Each year, school district leaders take on an annual task: stretching their budget to fit all their schools’ needs. Technology departments are no exception to being asked to do more with less, but there are some changes you can make to reduce your department’s expenses over time. These are not instant ways to cut costs, but rather operational changes that allow your department to be more efficient.
Standardize on Hardware and Software
If you are able to standardize on a hardware manufacturer, you should be able to cut your long-term expenses. By standardizing, you have cut down your own workload when preparing machines for service. You need only one Web site to download the latest firmware and drivers. You also have only one vendor to call when warranty issues arise.
Purchase a drive imaging product
Let’s face it: Most of us spend our summers loading software onto new machines, then taking the old machines out of service or repurposing them. Both of these tasks are labor-intensive and could really benefit from a drive imaging, or cloning, utility. Some software-based imaging products will allow you to broadcast your image over the network to the machines that need to be reconfigured or that need to receive their initial configuration. Typically, you would spend quite a bit of time building your master image from a machine of similar hardware. Once that image is built, you will probably have to run some OS-specific commands to prepare it for cloning. At that point, you can capture your new master image. Hardware solutions, such as a drive duplicator, have you attach the master image to the source connector, and the other hard drives to the destination connectors. Most times, you can clone a drive in less than 30 minutes with a hard drive duplicator.
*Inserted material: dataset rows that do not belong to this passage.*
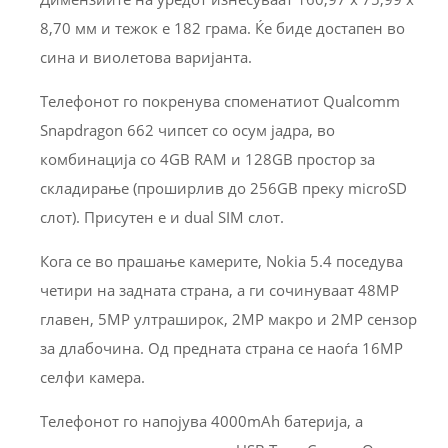
8,70 мм и тежок е 182 грама. Ќе биде достапен во
сина и виолетова варијанта.
Телефонот го покренува споменатиот Qualcomm
Snapdragon 662 чипсет со осум јадра, во
комбинација со 4GB RAM и 128GB простор за
складирање (проширлив до 256GB преку microSD
слот). Присутен е и dual SIM слот.
Кога се во прашање камерите, Nokia 5.4 поседува
четири на задната страна, а ги сочинуваат 48MP
главен, 5MP ултраширок, 2MP макро и 2MP сензор
за длабочина. Од предната страна се наоѓа 16MP
селфи камера.
Телефонот го напојува 4000mAh батерија, а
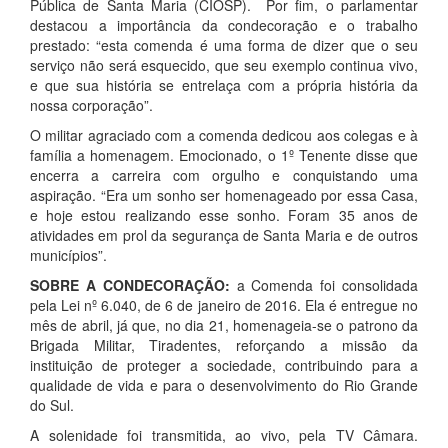
Pública de Santa Maria (CIOSP). Por fim, o parlamentar
destacou a importância da condecoração e o trabalho
prestado: “esta comenda é uma forma de dizer que o seu
serviço não será esquecido, que seu exemplo continua vivo,
e que sua história se entrelaça com a própria história da
nossa corporação”.
O militar agraciado com a comenda dedicou aos colegas e à
família a homenagem. Emocionado, o 1º Tenente disse que
encerra a carreira com orgulho e conquistando uma
aspiração. “Era um sonho ser homenageado por essa Casa,
e hoje estou realizando esse sonho. Foram 35 anos de
atividades em prol da segurança de Santa Maria e de outros
municípios”.
SOBRE A CONDECORAÇÃO:
a Comenda foi consolidada
pela Lei nº 6.040, de 6 de janeiro de 2016.
Ela é entregue no
mês de abril, já que, no dia 21, homenageia-se o patrono da
Brigada Militar, Tiradentes, reforçando a missão da
instituição de proteger a sociedade, contribuindo para a
qualidade de vida e para o desenvolvimento do Rio Grande
do Sul.
A solenidade foi transmitida, ao vivo, pela TV Câmara.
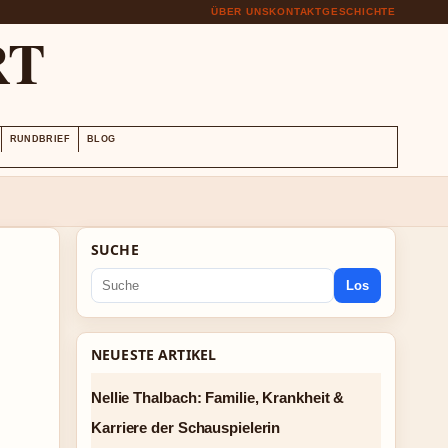
ÜBER UNS
KONTAKT
GESCHICHTE
RT
RUNDBRIEF
BLOG
SUCHE
Los
NEUESTE ARTIKEL
Nellie Thalbach: Familie, Krankheit &
Karriere der Schauspielerin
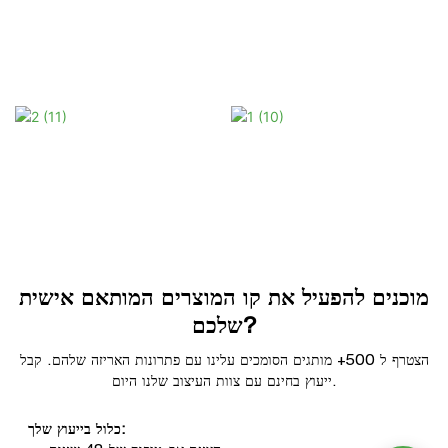
מוכנים להפעיל את קו המוצרים המותאם אישית
שלכם?
הצטרף ל 500+ מותגים הסומכים עלינו עם פתרונות האריזה שלהם. קבל
ייעוץ בחינם עם צוות העיצוב שלנו היום.
כלול בייעוץ שלך:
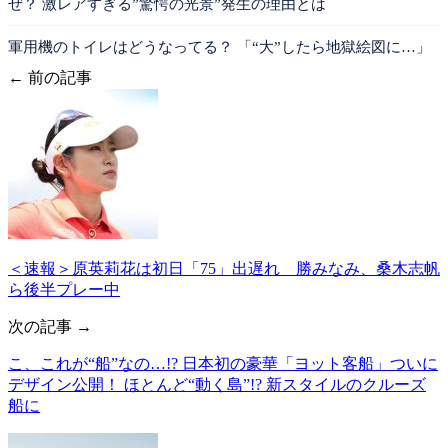
ぜ？ 激レアすぎる”驚愕の光景”発生の理由とは
軍用機のトイレはどうなってる？ 「“大”したら地獄絵図に…」
← 前の記事
＜速報＞原英莉花は初日「75」出遅れ 勝みなみ、桑木志帆
ら後半プレー中
次の記事 →
こ、これが“船”なの…!? 日本初の豪華「ヨット客船」ついに
デザイン公開！ ほとんど“動く島”!? 新スタイルのクルーズ
船に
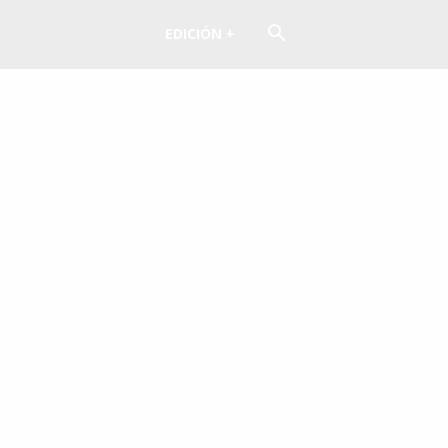
EDICIÓN +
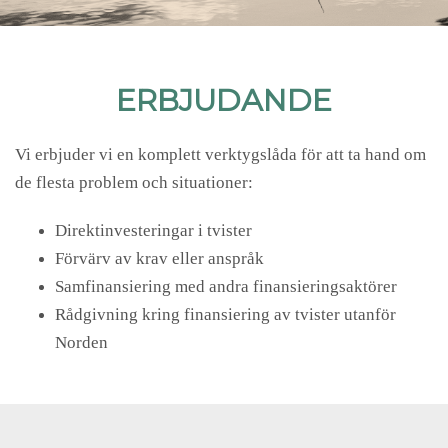
ERBJUDANDE
Vi erbjuder vi en komplett verktygslåda för att ta hand om
de flesta problem och situationer:
Direktinvesteringar i tvister
Förvärv av krav eller anspråk
Samfinansiering med andra finansieringsaktörer
Rådgivning kring finansiering av tvister utanför
Norden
Systems management solutions allow you to install software (sometimes even a new operating system) on managed machines over the network. You can also inventory assets, update patches, remotely control a PC and even use Wake-On-LAN technology. This could mean no more running around the building with a CD doing installations all day long. Once your management system is up and running, it will have to discover your network and all of your computers. Often it needs to push an agent to them as well (but should do so without much administrator intervention). Systems management solutions often require a significant initial investment to get started, but can pay dividends long-term.
Terminal Server Products
Using terminal server systems can significantly reduce an IT department’s workload and budget if configured properly. Often times, existing hardware can be used for the end user, but some organizations may prefer to purchase new thin-client computers. Many thin clients sell for half the cost of a traditional computer. Management of thin-client devices is minimal once they are configured, as nothing is stored on them besides enough software to connect to the terminal server. All management is done on the server and thus is centralized.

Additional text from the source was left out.